En ce moment, Danton entre ; popularité naissante, c'était à lui d'attaquer la popularité chancelante de La Fayette.
Pourquoi cette haine de tout le monde contre La Fayette ?
Peut-être parce qu'il était honnête homme, et toujours dupe des partis, pourvu que les partis en appelassent à sa générosité.
Aussi, au moment où l'on annonce l'Assemblée, où, pour donner l'exemple de la fraternité, Lameth et La Fayette, ces deux ennemis mortels, entrent bras dessus bras dessous, de tous les côtés ce cri se fait entendre :
- Danton à la tribune ! A la tribune Danton !
Robespierre ne demandait pas mieux que de céder la place. Robespierre, nous l'avons dit, était un renard, et non un dogue. Il poursuivait l'ennemi absent, sautait sur lui par-derrière, se cramponnait à ses épaules, lui rongeait le crâne jusqu'à la cervelle, mais l'attaquait rarement en face.
La tribune était donc vide, attendant Danton.
Seulement, il était difficile à Danton d'y monter.

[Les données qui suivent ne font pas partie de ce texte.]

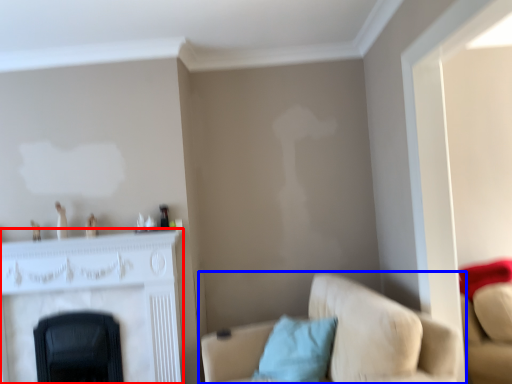 Question: Which object is further to the camera taking this photo, fireplace (highlighted by a red box) or studio couch (highlighted by a blue box)?

Choices:
 (A) fireplace
 (B) studio couch

Answer: (A) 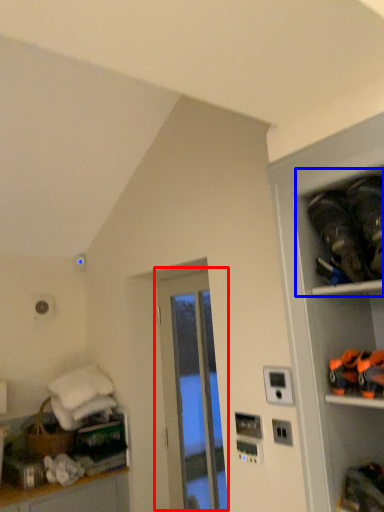 Question: Among these objects, which one is farthest to the camera, door (highlighted by a red box) or shelf (highlighted by a blue box)?

Choices:
 (A) door
 (B) shelf

Answer: (A) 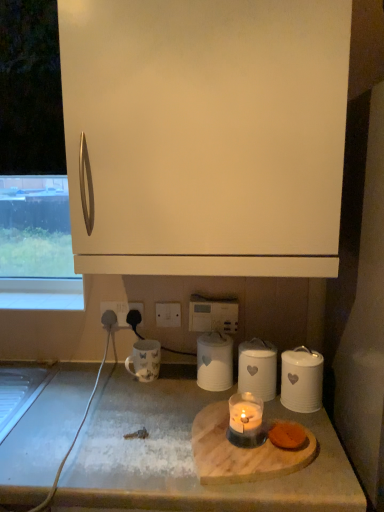 Question: Looking at the image, does translucent glass candle at center seem bigger or smaller compared to white ceramic canister at center, which appears as the 3th kitchen appliance when viewed from the right?

Choices:
 (A) small
 (B) big

Answer: (A)

Question: Visually, is translucent glass candle at center positioned to the left or to the right of white ceramic canister at center, positioned as the 1th kitchen appliance in left-to-right order?

Choices:
 (A) right
 (B) left

Answer: (A)

Question: Considering the real-world distances, which object is closest to the white matte cabinet at upper center?

Choices:
 (A) white rubber cable at lower left
 (B) white matte canister at center, the 2th kitchen appliance positioned from the right
 (C) white matte canister at lower right, which is the 1th kitchen appliance in right-to-left order
 (D) black plastic outlet at lower center
 (E) wooden cutting board at lower center

Answer: (B)

Question: Which object is the farthest from the black plastic outlet at lower center?

Choices:
 (A) white ceramic canister at center, positioned as the 1th kitchen appliance in left-to-right order
 (B) white matte canister at lower right, which is the 1th kitchen appliance in right-to-left order
 (C) white glossy mug at lower left
 (D) wooden cutting board at lower center
 (E) wooden cutting board at center

Answer: (E) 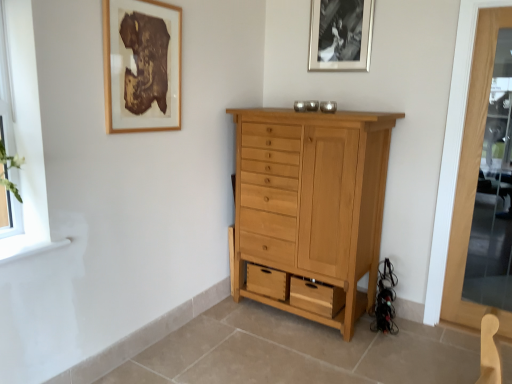 Where is `natural wood cabinet at center`? natural wood cabinet at center is located at coordinates (312, 201).

What do you see at coordinates (340, 35) in the screenshot? The height and width of the screenshot is (384, 512). I see `black matte picture frame at upper center, which is counted as the 1th picture frame, starting from the right` at bounding box center [340, 35].

At what (x,y) coordinates should I click in order to perform the action: click on wooden picture frame at upper left, which appears as the 2th picture frame when viewed from the back. Please return your answer as a coordinate pair (x, y). The image size is (512, 384). Looking at the image, I should click on (142, 66).

Between transparent glass screen door at right and clear glass window at left, which one has less height?

With less height is clear glass window at left.

Considering the relative sizes of transparent glass screen door at right and clear glass window at left in the image provided, is transparent glass screen door at right wider than clear glass window at left?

S'il était le seul homme qui dût attaquer La Fayette, La Fayette était peut être le seul homme que Danton ne pût pas attaquer.
Pourquoi ?
Ah ! nous allons vous le dire. Il y avait beaucoup de Mirabeau dans Danton, comme il y avait beaucoup de Danton dans Mirabeau : même tempérament, même besoin de plaisirs, mêmes nécessités d'argent, et, par conséquent, mêmes facilités de corruption.
On assurait que, comme Mirabeau, Danton avait reçu de l'argent de la cour. Où ? par quelle voie ? combien ? On l'ignorait ; mais il en avait reçu, on en était sûr ; on le disait du moins.
Voici ce qu'il y avait de réel dans tout cela :
Danton venait de vendre au ministère sa charge d'avocat au conseil du roi, et l'on disait qu'il avait reçu du ministère quatre fois le prix de sa charge.
C'était vrai ; seulement, le secret était entre trois personnes : le vendeur, Danton, l'acheteur, M. de Montmorin, l'intermédiaire, M. de La Fayette.
Si Danton accusait La Fayette, La Fayette pouvait lui jeter en plein visage l'histoire de cet office vendu quatre fois sa valeur.
Un autre eût reculé.
Danton, au contraire, marcha en avant : il connaissait La Fayette, cette générosité de coeur qui dégénéra parfois en niaiserie. Rappelons-nous 1830.
Danton se dit que M. de Montmorin, ami de La Fayette, que M. de Montmorin, qui avait signé les passeports du roi, était trop compromis en ce moment pour que La Fayette vînt lui attacher au cou cette nouvelle pierre.
Il monta à la tribune.
Son discours ne fut pas long.
- Monsieur le président, dit-il, j'accuse La Fayette ; le traître va venir ; que l'on dresse deux échafauds, et je consens à monter sur l'un s'il n'a pas mérité de monter sur l'autre.
Le traître n'allait pas venir, il venait, il put entendre l'accusation terrible qui sortait de la bouche de Danton ; mais, comme celui-ci l'avait prévu, il eut la générosité de ne pas y répondre.
Lameth se chargea de ce soin ; il répandit sur la lave de Danton l'eau tiède d'une de ses pastorales ordinaires, il prêcha la fraternité.
Puis vint Sieyès, qui prêcha aussi la fraternité.
Puis Barnave, qui reprocha la fraternité.
Ces trois popularités finirent par l'emporter sur celle de Danton. On sut gré à Danton d'avoir attaqué La Fayette ; mais on sut gré à Lameth, à Sieyès et à Barnave de l'avoir défendu, et, quand La Fayette et Danton sortirent des Jacobins, ce fut La Fayette qu'on accompagna avec les flambeaux, que l'on reconduisit avec des acclamations.
Le parti de la cour venait de remporter une grande victoire dans cette ovation de La Fayette.
Les deux grandes puissances du jour étaient battues dans la personne de leur chef.
Les Jacobins dans Robespierre.
Les Cordeliers dans Danton.
Je vois bien qu'il faut encore que je remette à l'autre chapitre de dire quelle était cette protestation que Mme Roland copiait en face de son mari, dans ce petit salon du troisième étage de l'hôtel Britannique.